Executive Reads: Five Books That Spur Creativity

Our weekly Executive Reads series features those who’ve made it, a selection of people in power who serve as an inspiration to young professionals. They share with us the books that have played important roles in shaping their career and outlook on life, whether business-oriented or fiction. For those seeking a little creative inspiration, look no further than the following pages…

Travels with Herodotus by Ryszard Kapuscinski
A simply astonishing travel memoir, brilliantly written by one of the best writers of the 20th century. He interweaves his travels across the globe with the writings of Herodotus, who may have been the world’s first foreign correspondent and who pre-dated Kapuscinski by about two thousand years. Don’t let the premise fool you, it is an engaging read. As a student of structure, his storytelling was instructive and provocative for me. TV producers get their inspiration from many places – film, art, magazines and popular culture – but some of the best ideas have come from books. It was so engrossing that I actively mourned when I read the last page.

As chosen by Leanna Crouch

The Artists Way by Julia Cameron
Cameron’s popular book played a big role in starting my journey of personal development and spiritual awakening; that is, waking up to the idea that there is a higher power at play and how to tap into it. When I first read the book, not long after it was published, it was during an uncertain time in my life. To relieve my stress and angst, I would play my piano. Then one evening, as I was composing music, I had wondered how my fingers knew where to go on the keyboard without consciously placing them. I began to question what creativity is and where it comes from, which eventually led me to The Artists Way. This book opened my mind to a new way of thinking and living. Since, I have dared to spread my creative wings.

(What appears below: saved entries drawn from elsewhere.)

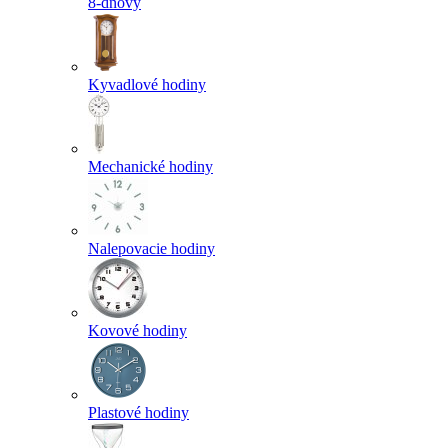
8-dňový
Kyvadlové hodiny
Mechanické hodiny
Nalepovacie hodiny
Kovové hodiny
Plastové hodiny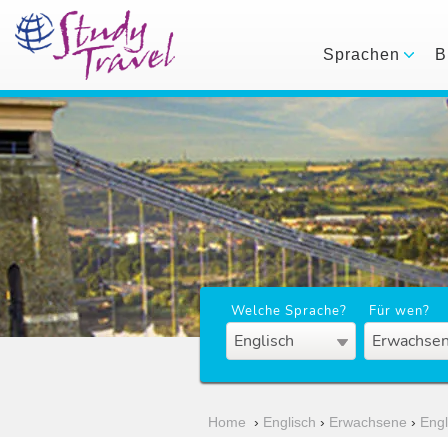
Sprachen
B
Welche Sprache?
Für wen?
Englisch
Erwachsen
Home
›
Englisch
›
Erwachsene
›
Eng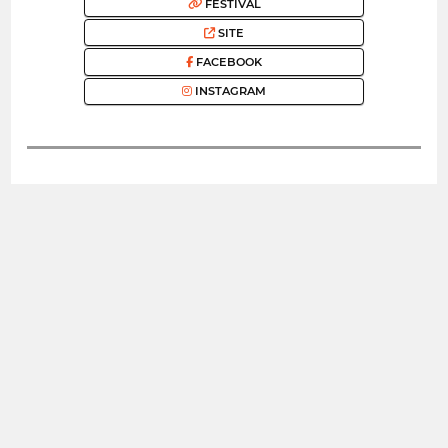
FESTIVAL
SITE
FACEBOOK
INSTAGRAM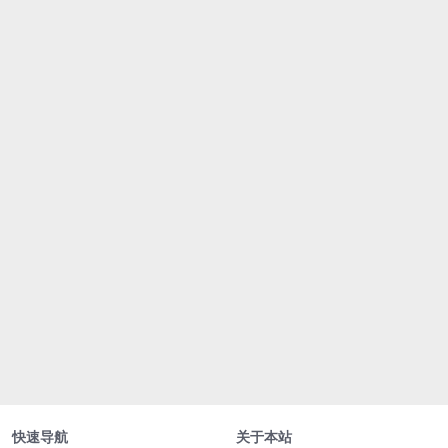
快速导航
关于本站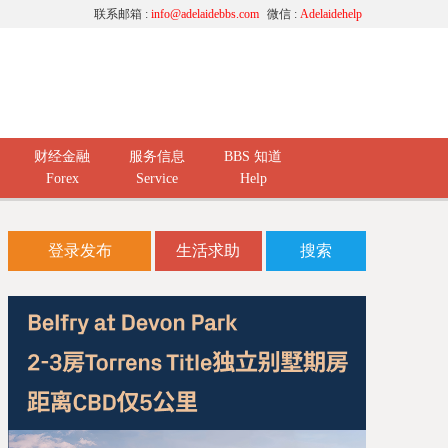
联系邮箱 :
info@adelaidebbs.com
微信 :
Adelaidehelp
财经金融
服务信息
BBS 知道
Forex
Service
Help
登录发布
生活求助
搜索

As chosen by Shannon Skinner

What the Dog Saw by Malcolm Gladwell 
I can read and or listen to Malcolm for long periods of time. He has an inquisitive mind and turns things from seemingly mundane to very interesting. This is a collection of essays and all of them are interesting. Gladwell’s gift is that he looks at things differently and by extension makes the reader have several “ah hah” moments. Not a bad lesson for business I would say. Accept nothing as status quo without asking the right questions…

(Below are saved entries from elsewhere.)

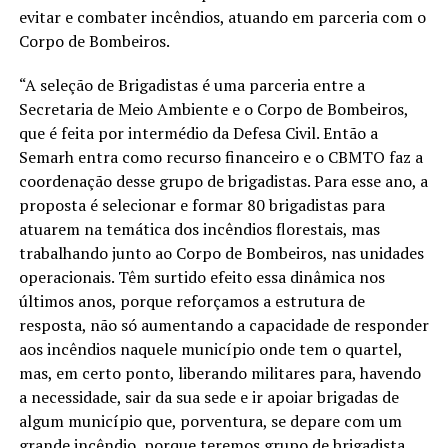
evitar e combater incêndios, atuando em parceria com o
Corpo de Bombeiros.
“A seleção de Brigadistas é uma parceria entre a
Secretaria de Meio Ambiente e o Corpo de Bombeiros,
que é feita por intermédio da Defesa Civil. Então a
Semarh entra como recurso financeiro e o CBMTO faz a
coordenação desse grupo de brigadistas. Para esse ano, a
proposta é selecionar e formar 80 brigadistas para
atuarem na temática dos incêndios florestais, mas
trabalhando junto ao Corpo de Bombeiros, nas unidades
operacionais. Têm surtido efeito essa dinâmica nos
últimos anos, porque reforçamos a estrutura de
resposta, não só aumentando a capacidade de responder
aos incêndios naquele município onde tem o quartel,
mas, em certo ponto, liberando militares para, havendo
a necessidade, sair da sua sede e ir apoiar brigadas de
algum município que, porventura, se depare com um
grande incêndio, porque teremos grupo de brigadista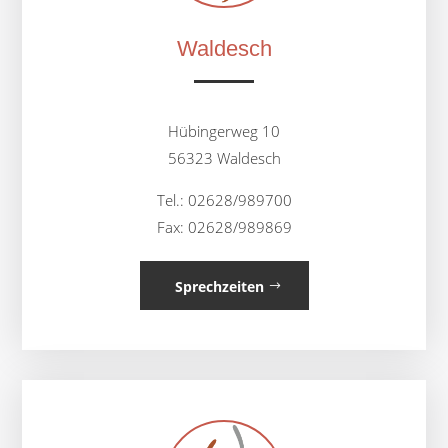
Waldesch
Hübingerweg 10
56323 Waldesch
Tel.: 02628/989700
Fax: 02628/989869
Sprechzeiten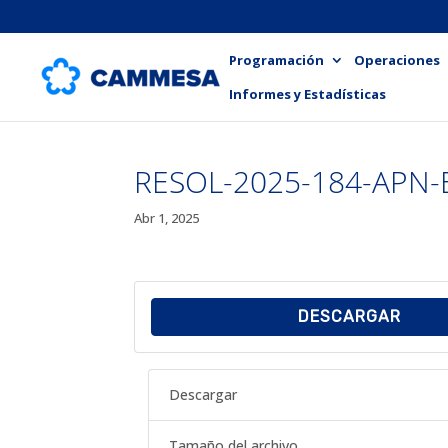
Programación
Operaciones
Informes y Estadísticas
RESOL-2025-184-APN
Abr 1, 2025
DESCARGAR
Descargar
Tamaño del archivo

As chosen by Graham Moysey

When Fish Fly by John Yokoyama and Joseph Michelli
The workplace corporate culture can make the difference between a business that thrives versus makes ends meet or worse, fail. I’m a strong believer that having the right people on your team is critical, but more important is being able to keep the right people engaged in your corporate culture and thrive inside of it. This book looks at one example of the Pike Place Fish Market in Seattle and tells the story of how a small business can be transformed from bankruptcy into an extraordinary model of success.

As chosen by Paul Horton

The Story Factor by Annette Simmons
I have included this little-known book in business circles, as it has the most dog-eared pages of any of my books. I work in a creative business, and although I am on the executive decision-making side, I talk to artists from all walks of the entertainment field all day long. I am adamant that I speak people’s language. With suggested techniques looking at structure, tone, and language, this book helped me turn my ‘business’ conversations into stories that mirrored the way the artist communicates and understands. It helps me to speak from my heart.